Bone marrow registries are usually noble efforts to find donors with the right genetic match to save the life of a terminally ill person, but one such program in New England is under investigation by attorneys general in two states.
There are allegations of misuse of funds, including spending $40,000 to $50,000 a week on female models to staff donor-recruitment tables.
If New Hampshire Attorney General Michael Delaney has it right, the Caitlin Raymond International Registry, part of the sprawling UMass Memorial Health Care system, is an organization run amok. (The UMass Memorial Health Care system is a private, not-for-profit organization, not affiliated with the University of Massachusetts.) The bone marrow registry has seen explosive growth in donor registrations with a presence at Fenway Park, at kiosks in shopping malls and other places that draw thousands of people.

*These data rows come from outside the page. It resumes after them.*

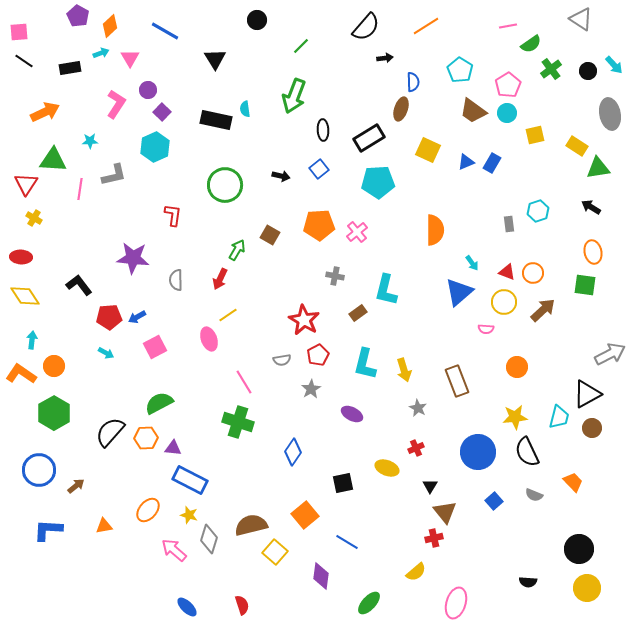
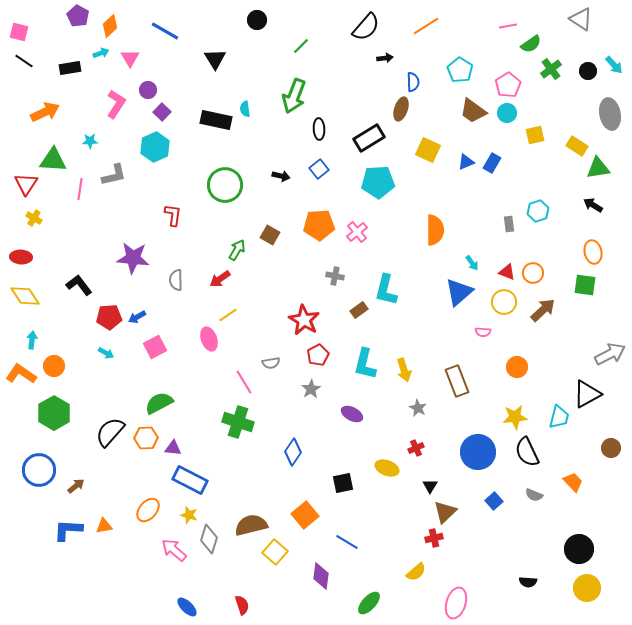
pink square at (19, 32): rotated 18 degrees clockwise
black ellipse at (323, 130): moved 4 px left, 1 px up
black arrow at (591, 207): moved 2 px right, 2 px up
red arrow at (220, 279): rotated 30 degrees clockwise
brown rectangle at (358, 313): moved 1 px right, 3 px up
pink semicircle at (486, 329): moved 3 px left, 3 px down
gray semicircle at (282, 360): moved 11 px left, 3 px down
brown circle at (592, 428): moved 19 px right, 20 px down
brown triangle at (445, 512): rotated 25 degrees clockwise
blue L-shape at (48, 530): moved 20 px right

Paul Kapteyn/Courtesy of www.telegram.com
Natasha Smahlei, a model, works at the Caitlin Raymond International Registry exhibit in October during the New England Business Expo at the DCU Center in Worcester.

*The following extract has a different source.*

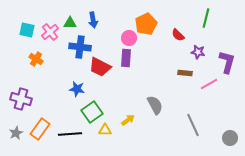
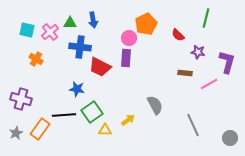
black line: moved 6 px left, 19 px up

Natasha Smahlei, a model, works at the Caitlin Raymond International Registry exhibit in October during the New England Business Expo at the DCU Center in Worcester. Paul Kapteyn/Courtesy of www.telegram.com
Delaney says part of that growth came from booths staffed with models in high heels and black skirts.
"The model agency is actually sending photographs to the marketing director at UMass for personal selection of those models that are going to go recruit donors to help save peoples' lives," Delaney said. "It's unbelievable."
The Caitlin Raymond Registry and UMass Memorial Health Care issued a statement acknowledging that they did use models but that the practice had stopped. They also said they have stopped all of their recruiting work in New Hampshire, though the efforts will continue in Massachusetts and elsewhere.
But it isn't just their recruiting that has drawn unwanted attention. It's their billing practices, too.
A bone marrow drive is a two-step process: First, they run a cotton swab along the inside of your cheek. Then, the registry sends those cheek cells to a lab for genetic testing.
Marc Ferland, a 45-year-old father of two in Bow, N.H., stopped at a registry booth after giving blood at a Red Cross drive. A month later, he received a bill that said he owed more than $2,000 to cover the costs of the test. When he complained, the amount was cut to $760, which he paid out of a health care account offered by his employer.
"When you take money out of my spending account, that's a cost to me," Ferland said.
He said that when he got swabbed, he had no idea money would change hands.
Contrary to promises from the registry, people such as Ferland who have certain kinds of insurance plans found their offer to help save a life was rewarded with a bill. Although the registry makes a standing offer to pay that bill, Ferland said he feels manipulated and deceived.
'I Can Save Somebody'
Investigators are targeting another side of the billing. The genetic test that other labs charge $60 or $100 to perform are priced by the UMass lab at more than $4,000. Under state laws in Massachusetts, New Hampshire and Rhode Island, insurance companies must cover the cost of those tests.
In its defense, the registry has said repeatedly that it has no control over billing. It does not set rates, nor does it send a single bill. Those things are done by the UMass lab.
But Jim Boffetti, New Hampshire's senior assistant attorney general, said the real relationship between the registry and the lab is much closer. He says it appears that the revenues from testing at the lab flowed into the registry.
"Some of the money that was paid by insurers for these tests was being used for what they would call these recruitment activities," he said.
Investigators in New Hampshire and Massachusetts are coordinating their efforts with New Hampshire looking into potential criminal violations. However this plays out legally, state officials worry about broader damage done to the public image of bone marrow drives.
Ferland says he feels as though his good intentions turned him into a victim.
"What if I'm a match for somebody; I can save somebody," he said. "If I can help somebody, I'd go on the table to do it. But I want to know that the people behind me are trustworthy. And that's not the case with Caitlin Raymond."